• WHAT IS BEING ASKED:
What is needed is an exact retyping of each entry, pictures excluded.

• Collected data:

┄┄┄┄┄┄┄┄┄┄

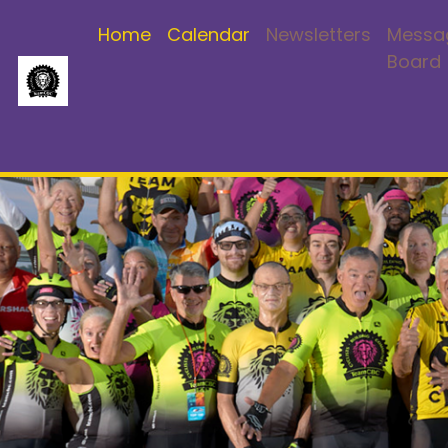
Home
Calendar
Newsletters
Messa
Board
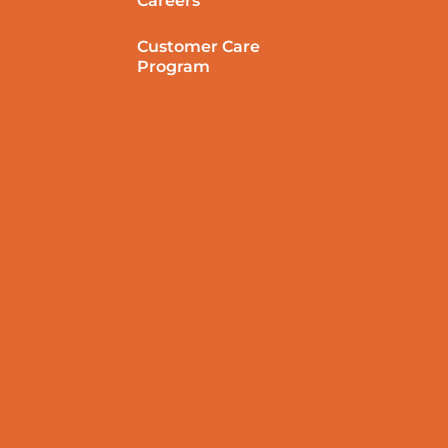
Careers
Customer Care
Program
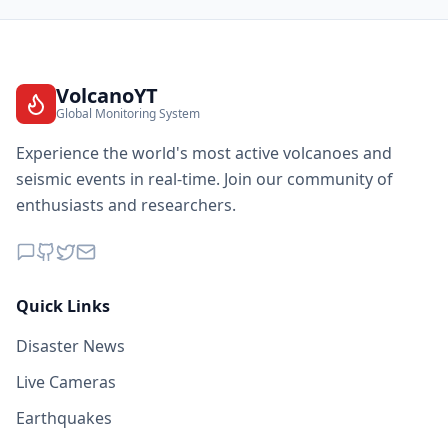
VolcanoYT
Global Monitoring System
Experience the world's most active volcanoes and
seismic events in real-time. Join our community of
enthusiasts and researchers.
Quick Links
Disaster News
Live Cameras
Earthquakes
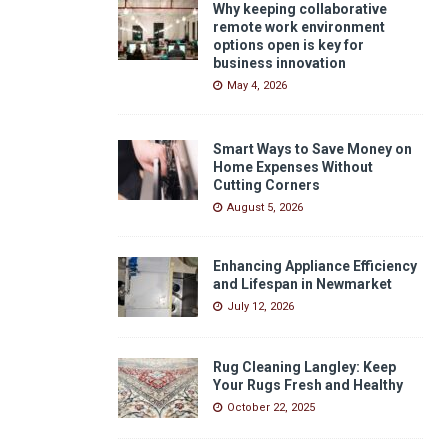
Why keeping collaborative
remote work environment
options open is key for
business innovation
May 4, 2026
Smart Ways to Save Money on
Home Expenses Without
Cutting Corners
August 5, 2026
Enhancing Appliance Efficiency
and Lifespan in Newmarket
July 12, 2026
Rug Cleaning Langley: Keep
Your Rugs Fresh and Healthy
October 22, 2025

┄┄┄┄┄┄┄┄┄┄

• EXERCISE RESULT:
Home
Calendar
Newsletters
Messa
Board
Careers
Customer Care
Program
VolcanoYT
Global Monitoring System
Experience the world's most active volcanoes and
seismic events in real-time. Join our community of
enthusiasts and researchers.
Quick Links
Disaster News
Live Cameras
Earthquakes
Why keeping collaborative
remote work environment
options open is key for
business innovation
May 4, 2026
Smart Ways to Save Money on
Home Expenses Without
Cutting Corners
August 5, 2026
Enhancing Appliance Efficiency
and Lifespan in Newmarket
July 12, 2026
Rug Cleaning Langley: Keep
Your Rugs Fresh and Healthy
October 22, 2025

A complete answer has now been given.